Requirement >> From the line containing "partir de ahora, se exigirán los mismos" through the final line of the records, reproduce every line exactly.

Data >>
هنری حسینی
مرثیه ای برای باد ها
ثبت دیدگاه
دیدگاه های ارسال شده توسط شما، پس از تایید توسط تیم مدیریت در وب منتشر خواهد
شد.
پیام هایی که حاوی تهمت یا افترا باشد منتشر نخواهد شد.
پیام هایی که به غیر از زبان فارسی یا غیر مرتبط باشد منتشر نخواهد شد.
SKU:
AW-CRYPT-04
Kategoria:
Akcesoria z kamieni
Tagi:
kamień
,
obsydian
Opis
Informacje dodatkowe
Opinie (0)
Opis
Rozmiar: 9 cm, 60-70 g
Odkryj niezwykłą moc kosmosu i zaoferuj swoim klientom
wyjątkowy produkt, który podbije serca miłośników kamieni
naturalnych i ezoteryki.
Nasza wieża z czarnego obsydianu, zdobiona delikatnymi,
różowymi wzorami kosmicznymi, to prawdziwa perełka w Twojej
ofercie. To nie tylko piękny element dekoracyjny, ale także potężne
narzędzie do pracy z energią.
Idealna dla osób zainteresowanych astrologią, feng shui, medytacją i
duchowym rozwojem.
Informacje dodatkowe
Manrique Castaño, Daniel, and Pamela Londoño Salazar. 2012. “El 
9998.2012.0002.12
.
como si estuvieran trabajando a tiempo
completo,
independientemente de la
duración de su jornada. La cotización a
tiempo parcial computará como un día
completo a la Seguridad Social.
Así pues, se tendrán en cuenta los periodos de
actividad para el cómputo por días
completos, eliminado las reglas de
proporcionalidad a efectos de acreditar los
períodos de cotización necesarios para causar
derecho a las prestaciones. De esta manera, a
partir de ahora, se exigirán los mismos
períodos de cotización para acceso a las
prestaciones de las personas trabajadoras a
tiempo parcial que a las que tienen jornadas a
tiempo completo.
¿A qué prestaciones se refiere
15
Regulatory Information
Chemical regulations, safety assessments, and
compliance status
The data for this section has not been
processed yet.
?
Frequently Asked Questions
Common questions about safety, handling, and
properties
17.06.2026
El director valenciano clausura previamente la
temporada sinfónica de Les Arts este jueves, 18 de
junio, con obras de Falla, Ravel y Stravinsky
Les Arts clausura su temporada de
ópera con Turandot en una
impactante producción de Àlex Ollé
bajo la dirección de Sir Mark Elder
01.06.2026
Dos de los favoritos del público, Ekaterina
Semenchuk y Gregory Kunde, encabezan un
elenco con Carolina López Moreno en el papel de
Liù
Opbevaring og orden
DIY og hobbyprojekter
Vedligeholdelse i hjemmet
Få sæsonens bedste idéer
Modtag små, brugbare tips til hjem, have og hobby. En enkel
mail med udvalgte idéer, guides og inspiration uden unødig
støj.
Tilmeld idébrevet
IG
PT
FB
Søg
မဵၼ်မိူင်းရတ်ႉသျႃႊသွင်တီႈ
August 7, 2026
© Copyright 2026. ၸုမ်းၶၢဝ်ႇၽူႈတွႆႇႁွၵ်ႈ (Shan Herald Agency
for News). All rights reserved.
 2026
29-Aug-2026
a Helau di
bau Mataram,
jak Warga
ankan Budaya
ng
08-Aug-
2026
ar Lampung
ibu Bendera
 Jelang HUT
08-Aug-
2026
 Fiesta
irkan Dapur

Output >>
partir de ahora, se exigirán los mismos
períodos de cotización para acceso a las
prestaciones de las personas trabajadoras a
tiempo parcial que a las que tienen jornadas a
tiempo completo.
¿A qué prestaciones se refiere
15
Regulatory Information
Chemical regulations, safety assessments, and
compliance status
The data for this section has not been
processed yet.
?
Frequently Asked Questions
Common questions about safety, handling, and
properties
17.06.2026
El director valenciano clausura previamente la
temporada sinfónica de Les Arts este jueves, 18 de
junio, con obras de Falla, Ravel y Stravinsky
Les Arts clausura su temporada de
ópera con Turandot en una
impactante producción de Àlex Ollé
bajo la dirección de Sir Mark Elder
01.06.2026
Dos de los favoritos del público, Ekaterina
Semenchuk y Gregory Kunde, encabezan un
elenco con Carolina López Moreno en el papel de
Liù
Opbevaring og orden
DIY og hobbyprojekter
Vedligeholdelse i hjemmet
Få sæsonens bedste idéer
Modtag små, brugbare tips til hjem, have og hobby. En enkel
mail med udvalgte idéer, guides og inspiration uden unødig
støj.
Tilmeld idébrevet
IG
PT
FB
Søg
မဵၼ်မိူင်းရတ်ႉသျႃႊသွင်တီႈ
August 7, 2026
© Copyright 2026. ၸုမ်းၶၢဝ်ႇၽူႈတွႆႇႁွၵ်ႈ (Shan Herald Agency
for News). All rights reserved.
 2026
29-Aug-2026
a Helau di
bau Mataram,
jak Warga
ankan Budaya
ng
08-Aug-
2026
ar Lampung
ibu Bendera
 Jelang HUT
08-Aug-
2026
 Fiesta
irkan Dapur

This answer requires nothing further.